もちろん、保険適用の治療であるパターナリズム医療においても、専門家間の相互検証は何らかの方法で確保はしたいにゃ。


どないだ?
医師の側からすれば、モンスター・ペイシェントの首に鈴をつけて訴訟リスクを激減することができ、インチキ医療者こそが訴訟におびえることになる。
患者の側としても、実はパターナリズムを欲するものは多いにゃ。個にゃん的にも、信用する医師が見つけられれば、普段はパターナリズム医療でまったく問題はなく、何か重大な疾患などになった場合に特別料金を出して詳細を聞くことができればオッケー。
経済効率も高いはずだにゃ。
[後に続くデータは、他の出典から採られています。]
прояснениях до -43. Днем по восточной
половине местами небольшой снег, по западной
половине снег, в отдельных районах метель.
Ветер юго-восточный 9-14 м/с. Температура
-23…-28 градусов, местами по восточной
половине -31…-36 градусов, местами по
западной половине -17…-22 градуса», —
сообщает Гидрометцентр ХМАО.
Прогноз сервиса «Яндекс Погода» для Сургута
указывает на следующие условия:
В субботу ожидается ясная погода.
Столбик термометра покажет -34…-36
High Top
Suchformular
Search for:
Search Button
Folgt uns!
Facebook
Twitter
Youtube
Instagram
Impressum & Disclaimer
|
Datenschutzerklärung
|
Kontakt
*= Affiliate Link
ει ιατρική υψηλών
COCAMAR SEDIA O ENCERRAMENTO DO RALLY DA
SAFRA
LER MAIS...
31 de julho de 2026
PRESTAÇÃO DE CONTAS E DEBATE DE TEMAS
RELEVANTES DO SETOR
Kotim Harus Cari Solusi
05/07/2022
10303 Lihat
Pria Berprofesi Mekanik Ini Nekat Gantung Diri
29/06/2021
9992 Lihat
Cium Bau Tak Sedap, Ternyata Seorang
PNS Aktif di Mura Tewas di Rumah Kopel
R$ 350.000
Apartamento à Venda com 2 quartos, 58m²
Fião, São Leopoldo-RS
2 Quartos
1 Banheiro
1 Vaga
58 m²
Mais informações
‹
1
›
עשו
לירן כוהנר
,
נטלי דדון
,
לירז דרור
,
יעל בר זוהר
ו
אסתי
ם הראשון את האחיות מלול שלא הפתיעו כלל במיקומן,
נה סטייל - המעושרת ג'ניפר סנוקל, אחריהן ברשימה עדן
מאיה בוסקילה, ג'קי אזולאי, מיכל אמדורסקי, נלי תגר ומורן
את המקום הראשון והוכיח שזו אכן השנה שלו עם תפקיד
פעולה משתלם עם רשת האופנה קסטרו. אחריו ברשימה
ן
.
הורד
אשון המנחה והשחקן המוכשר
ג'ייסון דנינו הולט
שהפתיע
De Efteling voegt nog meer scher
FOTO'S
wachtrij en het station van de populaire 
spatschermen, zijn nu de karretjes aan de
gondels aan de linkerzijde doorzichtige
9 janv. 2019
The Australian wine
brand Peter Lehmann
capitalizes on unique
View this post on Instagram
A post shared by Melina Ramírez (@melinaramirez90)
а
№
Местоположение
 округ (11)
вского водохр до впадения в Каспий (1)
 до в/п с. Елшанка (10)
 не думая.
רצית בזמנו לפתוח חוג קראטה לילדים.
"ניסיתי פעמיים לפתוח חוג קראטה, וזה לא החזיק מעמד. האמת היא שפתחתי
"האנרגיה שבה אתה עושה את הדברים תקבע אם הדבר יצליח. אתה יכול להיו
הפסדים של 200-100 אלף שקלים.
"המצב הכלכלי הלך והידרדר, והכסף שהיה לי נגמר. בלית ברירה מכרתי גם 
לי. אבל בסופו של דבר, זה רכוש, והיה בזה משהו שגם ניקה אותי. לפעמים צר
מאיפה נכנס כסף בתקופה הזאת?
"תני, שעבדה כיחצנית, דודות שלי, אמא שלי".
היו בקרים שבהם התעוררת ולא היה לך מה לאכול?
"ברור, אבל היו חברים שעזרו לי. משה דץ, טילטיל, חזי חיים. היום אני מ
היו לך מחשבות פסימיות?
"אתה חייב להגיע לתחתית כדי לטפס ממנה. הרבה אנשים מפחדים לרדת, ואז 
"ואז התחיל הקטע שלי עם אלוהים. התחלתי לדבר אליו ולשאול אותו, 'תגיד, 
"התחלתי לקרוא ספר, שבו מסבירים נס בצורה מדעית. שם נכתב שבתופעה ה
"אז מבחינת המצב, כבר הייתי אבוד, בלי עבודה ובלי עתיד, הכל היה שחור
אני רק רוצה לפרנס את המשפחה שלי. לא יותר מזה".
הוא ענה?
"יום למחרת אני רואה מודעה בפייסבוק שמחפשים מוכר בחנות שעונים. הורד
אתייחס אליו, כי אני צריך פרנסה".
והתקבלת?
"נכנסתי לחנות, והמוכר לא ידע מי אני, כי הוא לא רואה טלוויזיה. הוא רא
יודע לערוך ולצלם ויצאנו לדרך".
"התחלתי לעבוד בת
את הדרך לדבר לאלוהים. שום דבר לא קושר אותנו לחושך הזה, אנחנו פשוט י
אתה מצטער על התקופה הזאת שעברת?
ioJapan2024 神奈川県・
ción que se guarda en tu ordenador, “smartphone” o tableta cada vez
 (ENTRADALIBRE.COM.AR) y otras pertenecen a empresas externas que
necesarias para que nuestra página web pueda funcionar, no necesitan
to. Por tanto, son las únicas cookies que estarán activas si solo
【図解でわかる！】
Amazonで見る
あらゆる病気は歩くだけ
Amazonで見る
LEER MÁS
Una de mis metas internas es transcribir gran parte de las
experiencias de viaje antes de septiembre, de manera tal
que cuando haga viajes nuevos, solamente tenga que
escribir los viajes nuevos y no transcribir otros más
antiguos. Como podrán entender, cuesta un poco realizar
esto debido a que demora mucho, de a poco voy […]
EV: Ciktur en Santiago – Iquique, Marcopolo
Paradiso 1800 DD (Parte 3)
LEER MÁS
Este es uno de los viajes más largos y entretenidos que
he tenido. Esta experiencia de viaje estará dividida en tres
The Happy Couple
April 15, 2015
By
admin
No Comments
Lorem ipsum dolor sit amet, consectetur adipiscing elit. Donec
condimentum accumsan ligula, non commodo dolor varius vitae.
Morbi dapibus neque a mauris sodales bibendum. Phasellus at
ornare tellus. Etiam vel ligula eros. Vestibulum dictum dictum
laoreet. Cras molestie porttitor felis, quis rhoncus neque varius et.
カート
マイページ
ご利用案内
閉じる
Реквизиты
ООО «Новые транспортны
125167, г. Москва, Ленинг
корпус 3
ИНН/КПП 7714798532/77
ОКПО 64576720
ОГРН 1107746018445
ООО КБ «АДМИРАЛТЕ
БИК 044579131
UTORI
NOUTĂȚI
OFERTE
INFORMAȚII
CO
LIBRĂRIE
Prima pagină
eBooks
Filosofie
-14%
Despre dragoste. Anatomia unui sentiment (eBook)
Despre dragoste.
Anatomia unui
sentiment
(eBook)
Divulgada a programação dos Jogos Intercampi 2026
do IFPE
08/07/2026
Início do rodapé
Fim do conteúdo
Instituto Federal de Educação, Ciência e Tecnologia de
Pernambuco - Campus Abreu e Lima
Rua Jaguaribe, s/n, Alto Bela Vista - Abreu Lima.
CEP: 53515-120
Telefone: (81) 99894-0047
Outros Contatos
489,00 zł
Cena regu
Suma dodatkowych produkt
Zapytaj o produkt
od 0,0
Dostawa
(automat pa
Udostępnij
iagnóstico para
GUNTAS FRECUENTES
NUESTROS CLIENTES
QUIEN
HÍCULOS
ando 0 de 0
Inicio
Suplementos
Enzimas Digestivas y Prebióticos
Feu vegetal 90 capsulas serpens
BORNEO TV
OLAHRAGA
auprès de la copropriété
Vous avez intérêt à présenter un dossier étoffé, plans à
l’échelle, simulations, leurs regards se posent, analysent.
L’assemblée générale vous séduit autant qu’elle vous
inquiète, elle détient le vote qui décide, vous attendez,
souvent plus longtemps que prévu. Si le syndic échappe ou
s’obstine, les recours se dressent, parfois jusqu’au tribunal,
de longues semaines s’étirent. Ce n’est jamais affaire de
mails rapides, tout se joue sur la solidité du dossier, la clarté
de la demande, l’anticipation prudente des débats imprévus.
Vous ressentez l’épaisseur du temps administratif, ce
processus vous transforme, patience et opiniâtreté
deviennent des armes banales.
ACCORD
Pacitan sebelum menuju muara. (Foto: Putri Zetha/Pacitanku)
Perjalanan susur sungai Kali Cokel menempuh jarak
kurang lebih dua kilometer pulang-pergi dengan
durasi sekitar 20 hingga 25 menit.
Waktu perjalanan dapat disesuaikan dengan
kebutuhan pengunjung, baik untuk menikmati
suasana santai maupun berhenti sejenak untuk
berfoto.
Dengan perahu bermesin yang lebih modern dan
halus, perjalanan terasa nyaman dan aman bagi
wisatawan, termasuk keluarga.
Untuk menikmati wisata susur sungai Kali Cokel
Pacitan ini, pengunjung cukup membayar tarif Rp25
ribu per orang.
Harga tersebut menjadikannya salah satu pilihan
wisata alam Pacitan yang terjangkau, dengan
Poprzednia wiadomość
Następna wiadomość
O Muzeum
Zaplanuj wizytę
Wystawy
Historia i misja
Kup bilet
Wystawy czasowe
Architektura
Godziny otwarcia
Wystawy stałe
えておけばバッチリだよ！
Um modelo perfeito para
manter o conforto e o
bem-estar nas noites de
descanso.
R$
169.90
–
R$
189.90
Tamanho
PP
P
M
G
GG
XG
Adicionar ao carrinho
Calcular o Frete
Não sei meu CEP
みんなシアワセ。


パターナリズム医療とは、医療の呪術性を利用した医療だと思いますにゃ。
医療における呪術の効用が認められれば、それをシステムに組み込んでみんながシアワセになれるのではにゃーかというネタ話でしたにゃー。

  • 以下追記

我ながらちょっとわかりにくいので付け足しますにゃ。
この設定では
医療訴訟から守られるのは「患者とのコミュニケーションにおいてはパターナリズム、かつ、治療内容において保険適用範囲内」ですにゃ。
つまり、「患者とのコミュニケーションにおいてはパターナリズムだけど、治療内容が保険適用外である代替医療」は訴訟から保護されにゃーということ。